Extracted information:

----------------------------------------

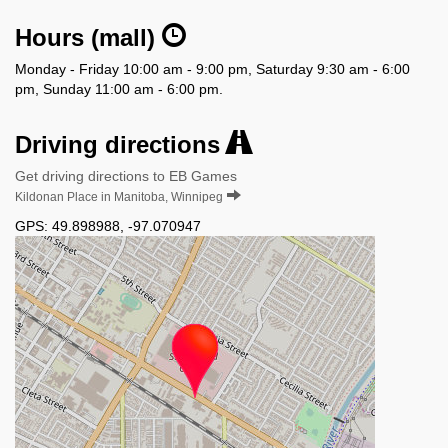
Hours (mall)
Monday - Friday 10:00 am - 9:00 pm, Saturday 9:30 am - 6:00
pm, Sunday 11:00 am - 6:00 pm.
Driving directions
Get driving directions to EB Games
Kildonan Place in Manitoba, Winnipeg
GPS:
49.898988
,
-97.070947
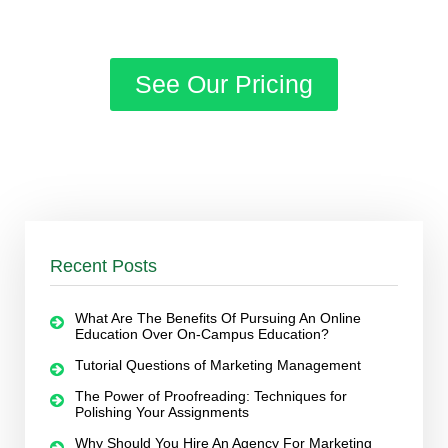
See Our Pricing
Recent Posts
What Are The Benefits Of Pursuing An Online
Education Over On-Campus Education?
Tutorial Questions of Marketing Management
The Power of Proofreading: Techniques for
Polishing Your Assignments
Why Should You Hire An Agency For Marketing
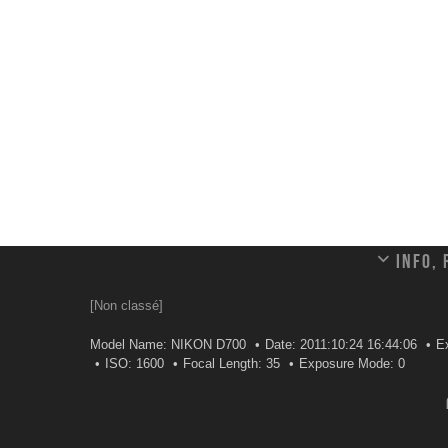
Info,
[Non classé]
Model Name: NIKON D700
Date: 2011:10:24 16:44:06
Ex
ISO: 1600
Focal Length: 35
Exposure Mode: 0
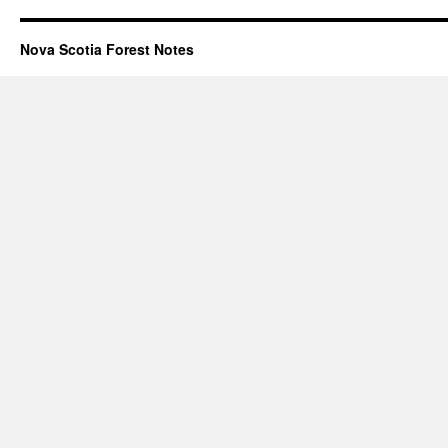
Nova Scotia Forest Notes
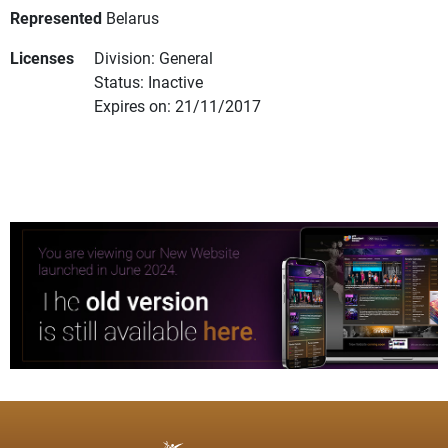
Represented
Belarus
Licenses
Division: General
Status: Inactive
Expires on: 21/11/2017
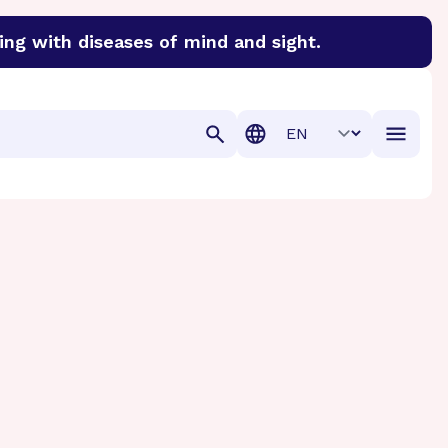
ing with diseases of mind and sight.
discover cures for Alzheimer’s disease, macular degenera
Translation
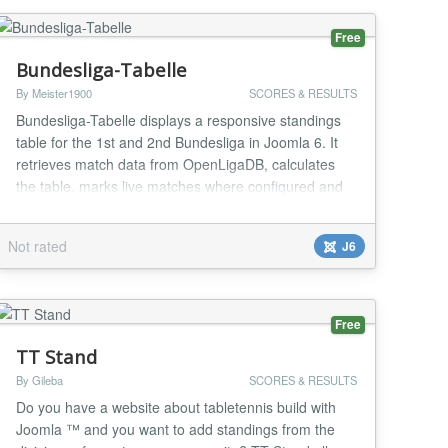
Free
Bundesliga-Tabelle
By Meister1900
SCORES & RESULTS
Bundesliga-Tabelle displays a responsive standings
table for the 1st and 2nd Bundesliga in Joomla 6. It
retrieves match data from OpenLigaDB, calculates
the table, marks live matches where configured and
lets administrators choose league, season, refresh
interval and a favourite club. The layout prioritizes key
Not rated
J6
columns in narrow module positions. It includes
instance-specific caching, robust API f...
Free
TT Stand
By Gileba
SCORES & RESULTS
Do you have a website about tabletennis build with
Joomla ™ and you want to add standings from the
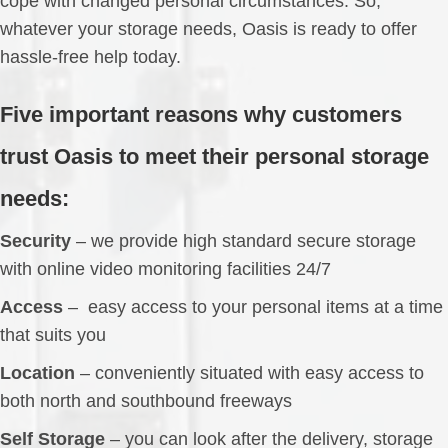
cope with changed personal circumstances. So,
whatever your storage needs, Oasis is ready to offer
hassle-free help today.
Five important reasons why customers
trust Oasis to meet their personal storage
needs:
Security
– we provide high standard secure storage
with online video monitoring facilities 24/7
Access
– easy access to your personal items at a time
that suits you
Location
– conveniently situated with easy access to
both north and southbound freeways
Self Storage
– you can look after the delivery, storage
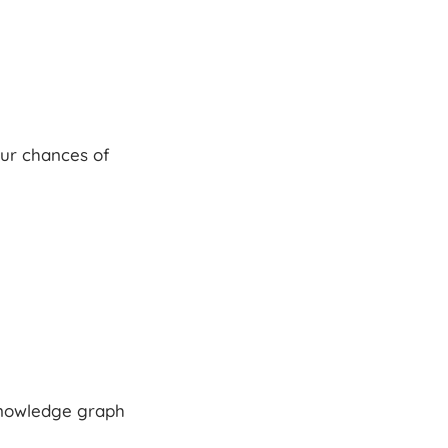
our chances of
 knowledge graph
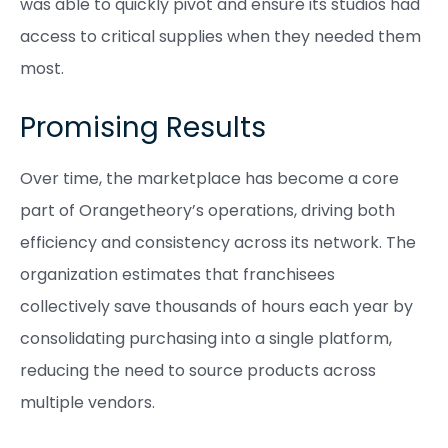
was able to quickly pivot and ensure its studios had
access to critical supplies when they needed them
most.
Promising Results
Over time, the marketplace has become a core
part of Orangetheory’s operations, driving both
efficiency and consistency across its network. The
organization estimates that franchisees
collectively save thousands of hours each year by
consolidating purchasing into a single platform,
reducing the need to source products across
multiple vendors.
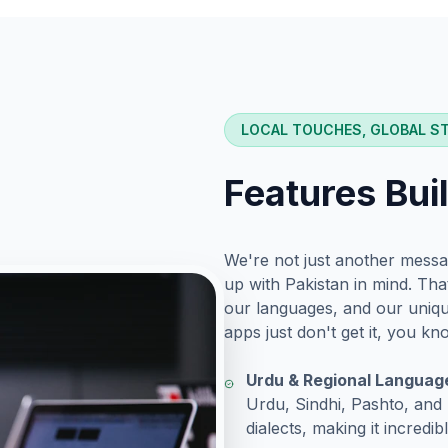
LOCAL TOUCHES, GLOBAL S
Features Bui
We're not just another messa
up with Pakistan in mind. Th
our languages, and our unique
apps just don't get it, you k
Urdu & Regional Languag
Urdu, Sindhi, Pashto, and P
dialects, making it incredib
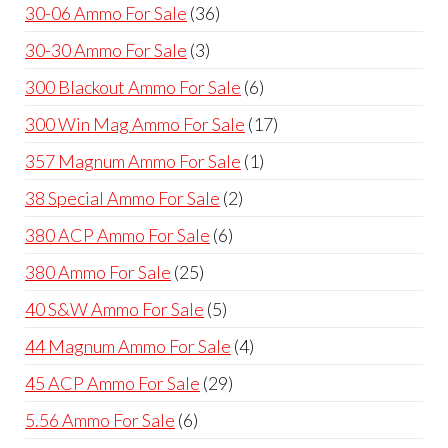
products
36
30-06 Ammo For Sale
36
products
3
30-30 Ammo For Sale
3
products
6
300 Blackout Ammo For Sale
6
products
17
300 Win Mag Ammo For Sale
17
products
1
357 Magnum Ammo For Sale
1
product
2
38 Special Ammo For Sale
2
products
6
380 ACP Ammo For Sale
6
products
25
380 Ammo For Sale
25
products
5
40 S&W Ammo For Sale
5
products
4
44 Magnum Ammo For Sale
4
products
29
45 ACP Ammo For Sale
29
products
6
5.56 Ammo For Sale
6
products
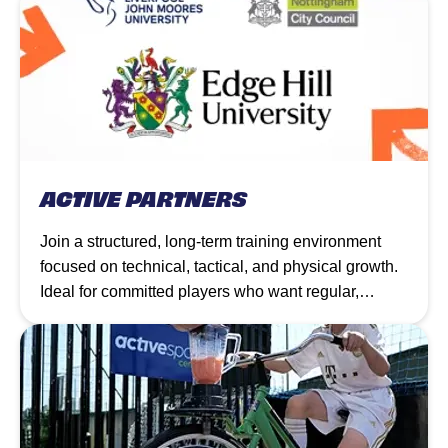
ACTIVE PARTNERS
Join a structured, long-term training environment
focused on technical, tactical, and physical growth.
Ideal for committed players who want regular,
progressive coaching to elevate their game week by
week.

----------------------------------------

What is expected: Go through the entries and copy every line with "week".

Answer:
progressive coaching to elevate their game week by
week.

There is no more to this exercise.